Now we need to store the results so that this transformation can be represented as a sparse matrix multiplication:
b = M.a
Where b is the recorded image (blurred) and a is the “perfect” signal. M being the sparse matrix where every pixel of a gives a limited number of contribution to b.
Each pixel in b is represented by one line in M and we store the indices of a of interest with the coefficients of the matrix. So if a pixel i,j contributes to (i,j), (i+1,j), (i+1,j+1), there are only 3 elements in the line. This is advantageous for storage.
We will use the CSR sparse matrix representation: https://en.wikipedia.org/wiki/Sparse_matrix#Compressed_sparse_row_.28CSR.2C_CRS_or_Yale_format.29 where there are 3 arrays: * data: containing the actual non zero values * indices: for a given line, it contains the column number of the associated data (at the same indice) * idptr: this array contains the index of the start of every line.
[8]:
from numba.experimental import jitclass
from numba import int8, int32, int64, float32, float64
spec = [
("vox", float64),
("voy", float64),
("voz", float64),
("mu", float64),
("dist", float64),
("poni1", float64),
("poni2", float64),
("width", int64),
("height", int64),
("mask", int8[:, :]),
("sampled", int64),
("data", float32[:]),
("indices", int32[:]),
("idptr", int32[:]),
]
@jitclass(spec)
class ThickDetector(object):
"Calculate the point spread function as function of the geometry of the experiment"

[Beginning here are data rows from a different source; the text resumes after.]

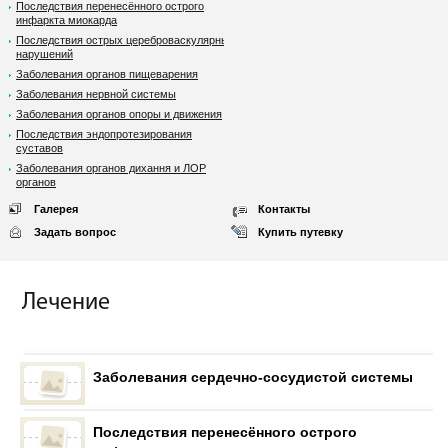
Последствия перенесённого острого
инфаркта миокарда
Последствия острых цереброваскулярных
нарушений
Заболевания органов пищеварения
Заболевания нервной системы
Заболевания органов опоры и движения
Последствия эндопротезирования
суставов
Заболевания органов дихання и ЛОР
органов
Галерея
Контакты
Задать вопрос
Купить путевку
Лечение
Заболевания сердечно-сосудистой системы
Последствия перенесённого острого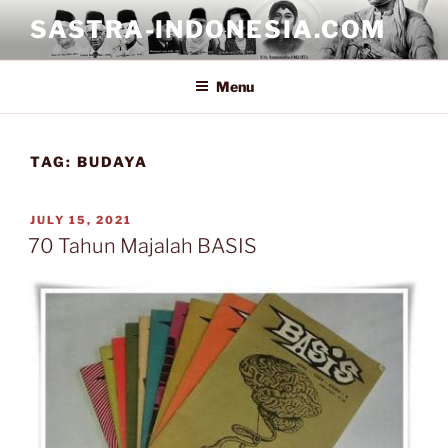
Skip
SASTRA-INDONESIA.COM
to
content
Menu
TAG:
BUDAYA
POSTED
JULY 15, 2021
ON
70 Tahun Majalah BASIS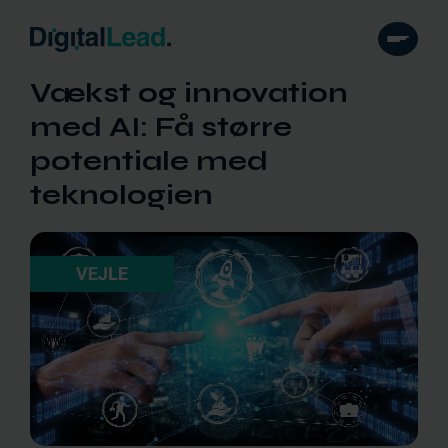
Vækst og innovation
med AI: Få større
potentiale med
teknologien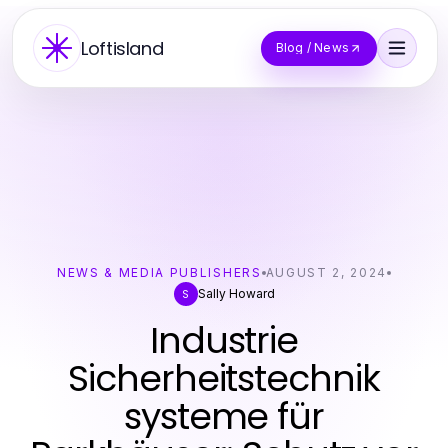
Loftisland
Blog / News
NEWS & MEDIA PUBLISHERS
AUGUST 2, 2024
Sally Howard
S
Industrie
Sicherheitstechnik
systeme für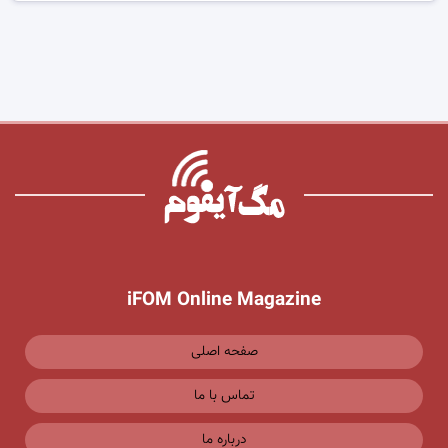
iFOM Online Magazine
صفحه اصلی
تماس با ما
درباره ما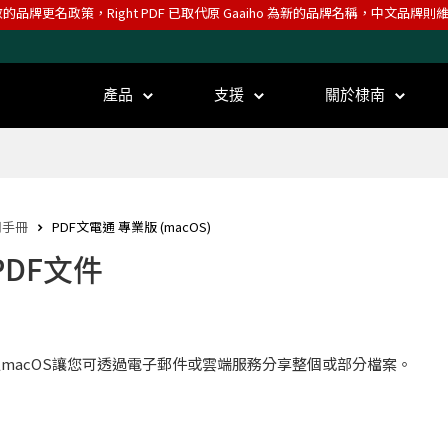
效的品牌更名政策，Right PDF 已取代原 Gaaiho 為新的品牌名稱，中文品牌
產品
支援
關於棣南
用手冊
PDF文電通 專業版 (macOS)
PDF文件
通macOS讓您可透過電子郵件或雲端服務分享整個或部分檔案。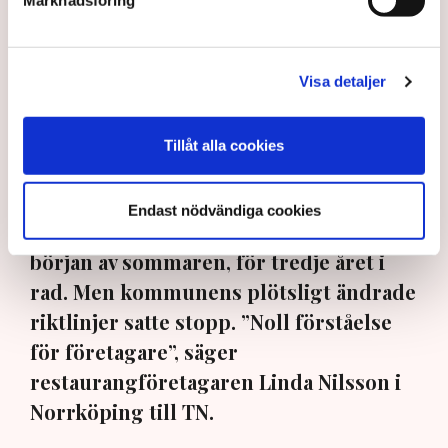
Visa detaljer
”Riktlinjerna gäller ju redan nu så min markis med ben är inte
Tillåt alla cookies
längre tillåten”, säger Linda Nilsson som driver Lindas Kula i
Norrköping. Bild: Privat
Endast nödvändiga cookies
Uteserveringen skulle ha öppnat i
början av sommaren, för tredje året i
rad. Men kommunens plötsligt ändrade
riktlinjer satte stopp. ”Noll förståelse
för företagare”, säger
restaurangföretagaren Linda Nilsson i
Norrköping till TN.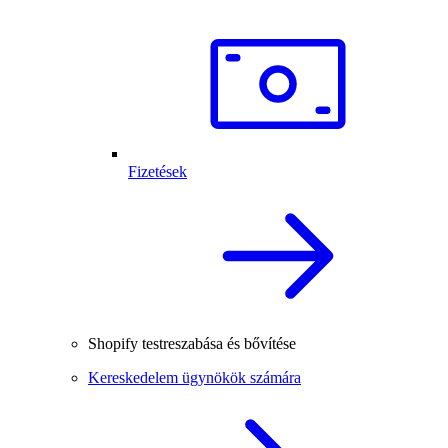
Fizetések
Shopify testreszabása és bővítése
Kereskedelem ügynökök számára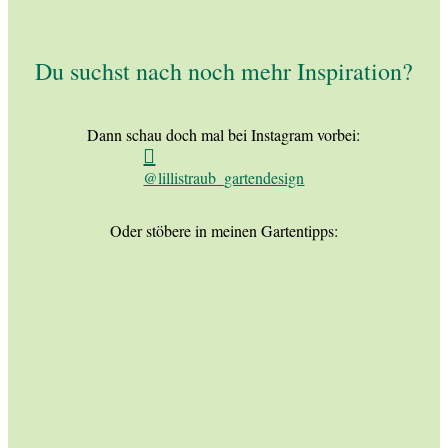
Du suchst nach noch mehr Inspiration?
Dann schau doch mal bei Instagram vorbei:
@lillistraub_gartendesign
Oder stöbere in meinen Gartentipps: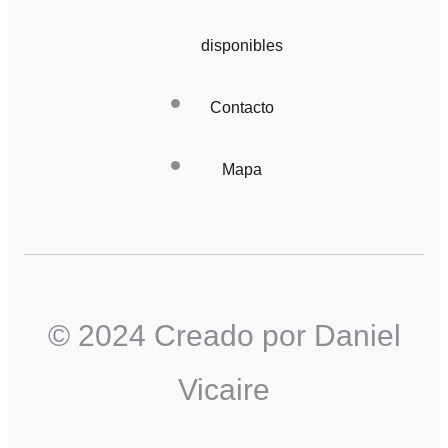
disponibles
Contacto
Mapa
© 2024 Creado por Daniel
Vicaire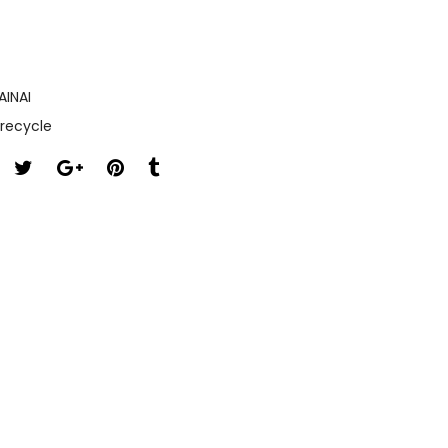
INAI
recycle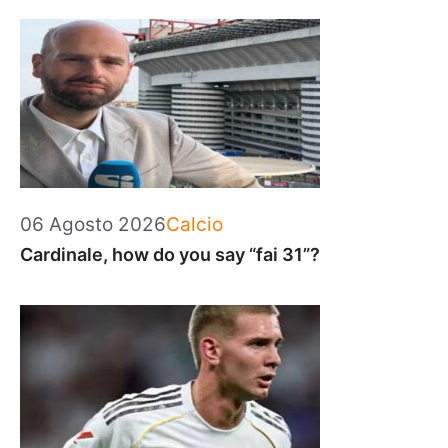
Categorie
06 Agosto 2026
Calcio
Cardinale, how do you say “fai 31”?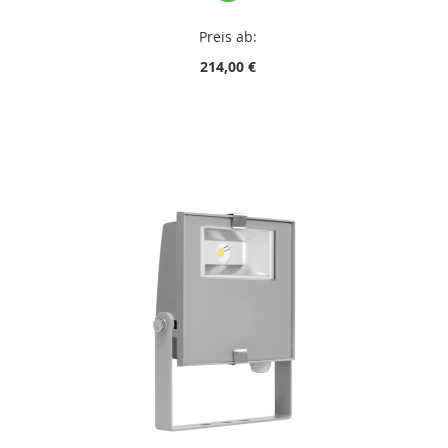
Preis ab:
214,00 €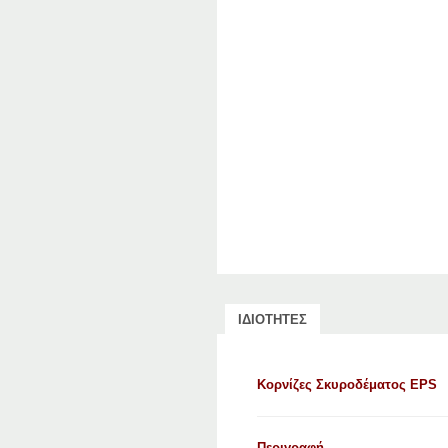
ΙΔΙΟΤΗΤΕΣ
Κορνίζες Σκυροδέματος EPS
Περιγραφή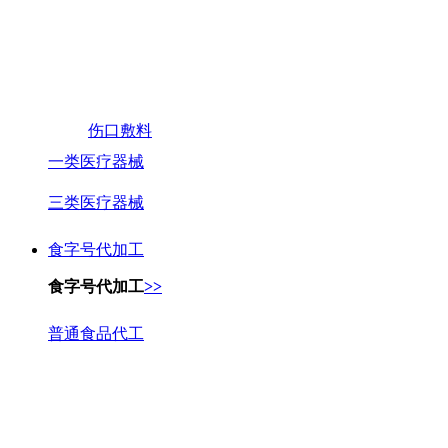
伤口敷料
一类医疗器械
三类医疗器械
食字号代加工
食字号代加工
>>
普通食品代工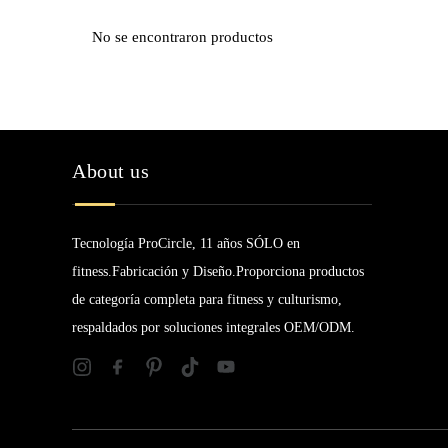
No se encontraron productos
About us
Tecnología ProCircle, 11 años SÓLO en
fitness.Fabricación y Diseño.Proporciona productos
de categoría completa para fitness y culturismo,
respaldados por soluciones integrales OEM/ODM.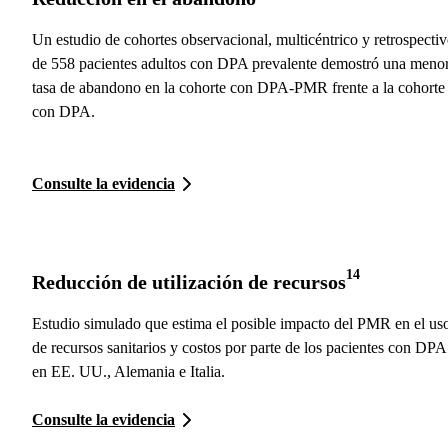
Un estudio de cohortes observacional, multicéntrico y retrospecti
de 558 pacientes adultos con DPA prevalente demostró una meno
tasa de abandono en la cohorte con DPA-PMR frente a la cohorte
con DPA.
Consulte la evidencia
14
Reducción de utilización de recursos
Estudio simulado que estima el posible impacto del PMR en el us
de recursos sanitarios y costos por parte de los pacientes con DPA
en EE. UU., Alemania e Italia.
Consulte la evidencia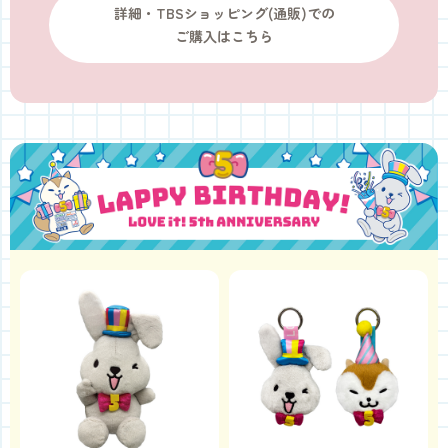
詳細・TBSショッピング(通販)での
ご購入はこちら
5周年記念グッズ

def __init__(self, vox, voy, thickness, mask, mu, dist, poni1, poni2):
"""Constructor of the class:
:param vox, voy: detector pixel size in the plane
:param thickness: thickness of the sensor in meters
:param mask:
:param mu: absorption coefficient of the sensor material
:param dist: sample detector distance as defined in the geometry-file
:param poni1, poni2: coordinates of the PONI as defined in the geometry
"""
self.vox = vox
self.voy = voy
self.voz = thickness
self.mu = mu
self.dist = dist
self.poni1 = poni1
self.poni2 = poni2
self.width = mask.shape[-1]
self.height = mask.shape[0]
self.mask = mask
self.sampled = 0
self.data = numpy.zeros(BLOCK_SIZE, dtype=numpy.float32)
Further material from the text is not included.